7We note that in some of the cited cases the taxpayer was allowed a deduction for the repayment of another person's loan, even though that person would not have been entitled to a deduction under § 162 had he repaid it. That result in no way undermines the necessity that a currently deductible “expense” to a third party be paid or extinguished in order for the taxpayer to qualify for a deduction under the Lohrke exception. When a borrower receives a loan, he is not required to include the loan proceeds in income because he has an obligation to repay the loan in the future. As a corollary, the borrower is also not entitled to a deduction for repayment of the loan. Commissioner v. Tufts, 461 U.S. 300, 307 (1983). But this rationale for precluding a deduction by the borrower for repayment of a loan — i.e., the borrower's initial exclusion from income of the loan proceeds — does not apply where, as in some of the cited cases, the loan is repaid by someone else.

8The Court should reject Baker Hughes' attempt to now contradict its sworn admission that BJ Russia could use the funds at its discretion. See Br. 49.
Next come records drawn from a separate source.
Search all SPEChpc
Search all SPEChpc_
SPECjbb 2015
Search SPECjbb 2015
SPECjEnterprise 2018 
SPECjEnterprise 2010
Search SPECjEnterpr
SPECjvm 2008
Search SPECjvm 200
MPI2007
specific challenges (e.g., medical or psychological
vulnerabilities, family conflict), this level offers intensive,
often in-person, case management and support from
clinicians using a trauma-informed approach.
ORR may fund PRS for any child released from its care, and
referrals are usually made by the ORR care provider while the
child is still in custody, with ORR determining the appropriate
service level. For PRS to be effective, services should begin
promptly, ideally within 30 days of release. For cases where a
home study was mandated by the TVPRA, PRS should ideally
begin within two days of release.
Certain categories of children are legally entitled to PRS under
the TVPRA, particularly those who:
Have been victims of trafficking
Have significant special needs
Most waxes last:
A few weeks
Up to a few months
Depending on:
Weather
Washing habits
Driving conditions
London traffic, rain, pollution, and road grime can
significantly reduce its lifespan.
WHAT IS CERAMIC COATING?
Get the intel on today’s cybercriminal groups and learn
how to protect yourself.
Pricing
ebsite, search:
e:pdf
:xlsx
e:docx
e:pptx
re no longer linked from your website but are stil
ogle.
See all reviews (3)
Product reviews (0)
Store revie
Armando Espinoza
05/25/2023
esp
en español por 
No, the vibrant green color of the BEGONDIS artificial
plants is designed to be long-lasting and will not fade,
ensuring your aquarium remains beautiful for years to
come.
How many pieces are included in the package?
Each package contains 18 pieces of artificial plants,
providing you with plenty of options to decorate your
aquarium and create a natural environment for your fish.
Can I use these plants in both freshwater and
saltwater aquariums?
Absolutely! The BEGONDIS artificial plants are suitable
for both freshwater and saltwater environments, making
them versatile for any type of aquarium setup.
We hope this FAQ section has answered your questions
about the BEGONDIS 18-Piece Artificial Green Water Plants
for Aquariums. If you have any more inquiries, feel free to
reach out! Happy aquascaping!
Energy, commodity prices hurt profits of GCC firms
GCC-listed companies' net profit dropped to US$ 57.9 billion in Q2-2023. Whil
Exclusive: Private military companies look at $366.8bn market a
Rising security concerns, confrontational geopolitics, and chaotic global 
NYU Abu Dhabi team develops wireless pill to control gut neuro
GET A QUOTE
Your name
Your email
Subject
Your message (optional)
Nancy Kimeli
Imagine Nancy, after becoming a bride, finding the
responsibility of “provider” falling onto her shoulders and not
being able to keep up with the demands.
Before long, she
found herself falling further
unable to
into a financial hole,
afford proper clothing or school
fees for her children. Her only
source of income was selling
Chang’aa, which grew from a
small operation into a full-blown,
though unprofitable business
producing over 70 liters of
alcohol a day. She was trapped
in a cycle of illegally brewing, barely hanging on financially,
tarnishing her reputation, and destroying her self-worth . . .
9In A.E. Staley, the expenditures in question were fees paid by the taxpayer to investment bankers in an effort to defeat a hostile takeover of the taxpayer. 119 F.3d at 483. The expenditures in Briarcliff were advertising and promotional expenses incurred by the taxpayer to promote its business. 475 F.2d at 777-778. In Myers, the taxpayers were partners in a general contracting business and were themselves obligated under a construction contract to pay the construction costs in question as an expense of their own business operations. 42 T.C. at 210. And, in Snow, the taxpayers were attorneys who organized a savings and loan association to further their own law practice. To organize the association, the taxpayers had to agree to pay any operating deficits of the association, which they agreed to do, and the taxpayer's subsequent payment of the association's operating deficits pursuant to their agreement was thus an expense of their own business. 31 T.C. at 586-589.

10In addition, the regulation provides that neither a “gift” nor a “contribution to capital” may be considered a “debt” for purposes of § 166. 26 C.F.R. § 1.166-1(c).

11At all events, as discussed infra at pp. 55-58, BJ Russia did not breach its contract with TNK-BP and, hence, BJ Parent never was required to make any payment to TNK-BP pursuant to its role as a guarantor of BJ Russia's performance under its contract with TNK-BP. ROA.410.

12Because “debt” is a defined term in the regulations, resort to dictionary definitions would be inappropriate. Burgess v. United States, 553 U.S. 124, 129-130 (2008).

13Baker Hughes attempts to attribute its mischaracterization of the Russian Ministry's letter (i.e., as “effectively a demand” that BJ-Parent perform on its guarantee) to the Government's expert, Dr. Douglas Skinner, see Br. 23 (citing ROA.1318), but Baker Hughes fails to, and cannot, cite to any portion of Dr. Skinner's testimony in the record as support. Indeed, Baker Hughes' heavy reliance on the Government's expert to support its case in general is puzzling. See Br. 10, 27, 34, 45. Dr. Skinner's opinion — which we cite merely to set the record straight — was that the free financial aid was a capital contribution to BJ Russia. ROA.1799, 1796-1815.

14See Putnam, 352 U.S. at 83 (taxpayer paid amounts in discharge of taxpayer's obligation as guarantor of corporate notes); Stratmore v. United States, 420 F.2d 461, 461 (3d Cir. 1970) (same); Horne v. Commissioner, 59 T.C. 319 (1972), aff'd 523 F.2d 1363 (9th Cir. 1975) (taxpayer paid amounts to bonding company in discharge of obligation as indemnitor of corporate obligations); Black Gold Energy, 99 T.C. at 484 (taxpayer made payments pursuant to its guarantee of loan to corporation that defaulted on loan); Stoody v. Commissioner, 66 T.C. 710, 711-712 (1976) (taxpayers made settlement payments in discharge of obligations as guarantors of lease agreements after default by lessee); Martin v. Commissioner, 52 T.C. 140, 140 (1969) (taxpayer made payments in discharge of obligation as guarantor of corporate notes). In some of these cases, the existence of a debt was not even at issue; the question was whether there should be allowed a business or non-business debt deduction or concerned the timing of the deduction.